You know I’m not a fan of anything that you can’t stick to.
It leads to a false weight loss.
Yes, you may lose weight initially, and you might lose a lot of weight. But if you can’t stick to what you’ve been doing to lose the weight, then you’re not likely to be able to keep it off.
Extremely low calorie diets, or ELCD’s as they are sometimes referred, are no different in that respect. But they could also be quite dangerous.
There is a bit of a caveat with this one, though.
In some circumstances doctors will advise morbidly obese patients to undertake an extremely low-calorie diet in order to get weight off quite quickly.
They will usually resort to this when their patient’s health is at stake, nothing else has worked, or a medical procedure needs to be done but would be too dangerous at their current weight.
When a doctor advises an extremely low-calorie diet you will be supported by medically trained staff and you won’t be on it for long.
Any advice given by a doctor ALWAYS trumps mine. So, if that’s what you’re advised to do, then that’s what you need to do.
However, if you’re just hoping to lose weight quickly, and there are no medical reasons for you to adopt such drastic measures, you really should think again.
An extremely low calorie diet isn’t simply where you reduce your calorie intake to encourage your body to turn to its fat reserves for the energy deficit. It is where you are on, as the name suggests, very low calories every day.
Typically to be classed as an extremely low calorie diet you need to be eating less than 800 calories a day.
That is low.
When you think the average women should be eating around 2000 calories a day, and the average man 3000, more if you are exercising. An extremely low-calorie diet is less than half.
If you were on an extremely low calorie diet, this is what a day’s meals would look like:
Two cups of almond milk (80 calories)
200g oatmeal made with water (140 calories)
100g beef (265 calories)
A large plate of fresh veggies (90 calories)
50 g chicken (120 calories)
Small plate of veggie salad (50 calories)
50g cottage cheese (45 calories)
100g cucumbers (10 calories)
Hopefully from the above you’re getting the sense that you’re going to be hungry, quite a lot. But eating so little has more implications that just making you hungry.
The World Health Organisation defines starvation as eating less than 1200 calories a day. And nothing good can come from starvation.
Nutrient deficiency, feeling sick and tired, gallstones, irregular menstrual cycle, muscle loss, constipation, hair loss are just a few of the health implications of eating too little for an extended amount of time.
But they are not the only things you should be concerned about.
Let’s start with your metabolism.
When you cut calories, your body turns to its fat reserves for the energy deficit. But, your body also starts to think that food is in short supply. So, along with burning your fat, your body also starts to down regulate some of your non-essential systems, which means you’ll need less calories to keep your body going.

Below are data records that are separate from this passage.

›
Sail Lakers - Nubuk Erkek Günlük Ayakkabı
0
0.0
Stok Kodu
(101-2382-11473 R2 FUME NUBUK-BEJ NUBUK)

By non-essential systems I mean the things that you don’t need to stay alive, your reproductive system is a classic example. Which is why your periods may become irregular, and you may just not feel as up for sex as you normally do.
As your metabolism keeps dropping you will need less calories to keep your body going, and you’ll need less calories to lose weight.

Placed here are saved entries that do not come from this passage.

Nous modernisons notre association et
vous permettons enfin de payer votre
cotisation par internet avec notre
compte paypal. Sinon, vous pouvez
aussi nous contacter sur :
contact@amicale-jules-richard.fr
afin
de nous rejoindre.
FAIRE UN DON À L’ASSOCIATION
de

Which is why you have plateaus, by the way.
This is fine if you have scope to keep dropping calories, but on 800 calories you really can’t you’re your calories any further.
And if you were to have a binge, or stop dieting altogether, with a slower metabolism you’ll be eating quite a few additional calories, and we all know what happens with additional calories. They get stored as fat.
This type of dieting also puts a lot of focus on the calorie count of foods, which would make sense as you have to make sure you don’t go over your calorie allowance.
But the thing is, that creates a very poor relationship with food.
Not all high calorie foods are bad for you. And not all low calorie foods are good for you. As this type of dieting will teach you.
It can also lead to you constantly calorie counting even after you’ve finished the diet.
Now, as a general rule, you do need to keep an eye on how much you are eating, but keeping such a tight control that would lead you to constantly monitoring every morsel you eat, is really not healthy.
That’s the kind of thing that can lead to eating disorders.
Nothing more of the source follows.